Keeping seniors fit with exercise |

Keeping seniors fit with exercise

The Union photo/John Hart
John R. Hart | The Union

You’re never too old to exercise! It’s a necessary part of maintaining optimum health at any age. Although the natural process of growing older can bring a decrease in strength and energy, as well as medical conditions that can make exercising more challenging, there are still many ways to keep fit.

As we age physiologically, we experience changes in our overall fitness level. Some of the changes are inevitable, while others are preventable. Exercise can minimize age-related loss of bone density and muscle mass, while keeping the heart and lungs fit. Keeping up a regular fitness program can also improve balance, promote better sleep, decrease stress, fight depression and increase self esteem, proving that the benefits of exercise for seniors are wide spread.

One of the healthiest decisions you can make is committing to a regular exercise program. But before you do, get a medical clearance from your physician. Ask if there are any medical conditions that need to be taken into account before you start. Are there any physical activities that should be avoided? As an example, if you have diabetes, should timing of medications and meals be coordinated around your exercise? If the exercise program you have chosen is bothering your joints or just doesn’t feel right, then stop and find another activity that makes your body feel good.

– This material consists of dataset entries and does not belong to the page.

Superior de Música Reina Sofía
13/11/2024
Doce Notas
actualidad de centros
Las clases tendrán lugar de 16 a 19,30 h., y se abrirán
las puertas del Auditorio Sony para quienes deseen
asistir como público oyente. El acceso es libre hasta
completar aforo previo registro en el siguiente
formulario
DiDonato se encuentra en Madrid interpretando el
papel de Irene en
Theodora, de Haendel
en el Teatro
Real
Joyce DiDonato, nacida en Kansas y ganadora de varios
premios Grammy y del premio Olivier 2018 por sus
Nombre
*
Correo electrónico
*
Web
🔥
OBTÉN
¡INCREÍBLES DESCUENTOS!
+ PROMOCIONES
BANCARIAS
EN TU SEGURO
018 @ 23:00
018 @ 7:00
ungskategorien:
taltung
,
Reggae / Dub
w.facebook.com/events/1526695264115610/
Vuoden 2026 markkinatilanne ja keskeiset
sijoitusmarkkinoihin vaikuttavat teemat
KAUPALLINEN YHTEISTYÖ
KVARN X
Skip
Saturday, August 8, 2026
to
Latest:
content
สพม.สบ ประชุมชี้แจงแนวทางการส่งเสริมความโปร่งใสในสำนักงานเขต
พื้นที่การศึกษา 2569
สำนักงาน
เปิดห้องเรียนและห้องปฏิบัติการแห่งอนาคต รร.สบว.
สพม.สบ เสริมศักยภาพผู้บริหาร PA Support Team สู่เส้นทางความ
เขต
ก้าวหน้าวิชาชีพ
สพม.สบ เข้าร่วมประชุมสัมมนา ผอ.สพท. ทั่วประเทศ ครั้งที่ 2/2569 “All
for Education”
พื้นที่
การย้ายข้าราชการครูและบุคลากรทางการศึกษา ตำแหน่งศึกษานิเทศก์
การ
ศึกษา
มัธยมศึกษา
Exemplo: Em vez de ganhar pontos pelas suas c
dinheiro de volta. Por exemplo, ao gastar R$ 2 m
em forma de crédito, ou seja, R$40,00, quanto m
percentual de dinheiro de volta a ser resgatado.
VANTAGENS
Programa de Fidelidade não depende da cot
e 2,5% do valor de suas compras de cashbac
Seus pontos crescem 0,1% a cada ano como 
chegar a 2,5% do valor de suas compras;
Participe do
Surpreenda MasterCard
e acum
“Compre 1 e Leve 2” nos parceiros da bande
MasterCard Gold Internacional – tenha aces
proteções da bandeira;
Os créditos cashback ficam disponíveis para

While just about any type of movement will yield benefits, make sure that you analyze your choice to assure the four aspects of fitness are addressed.

*Cardio/endurance — Walking, stair climbing, swimming, hiking, cycling, etc., increase the body’s ability to deliver oxygen and nutrients to tissues and take away waste products. These types of exercise use large muscles groups and get your heart pumping and reduce fatigue and shortness of breath.

* Strength/resistance training — Exercises that use external weight, such as the use of body weight, machines or elastic tubing. These exercises help with bone loss prevention and balance and will build muscle. They help with making the activities of daily living, such as opening a jar, getting in and out of a car and playing with the grandchildren, easier.

*Flexibility — Stretching challenges the ability of joints to move freely through a range of motion and keep muscles limber so that they are less prone to injury. Stretching enables helps you with activities, such as bending over to tie your shoes, turning your head when driving and shampooing your hair.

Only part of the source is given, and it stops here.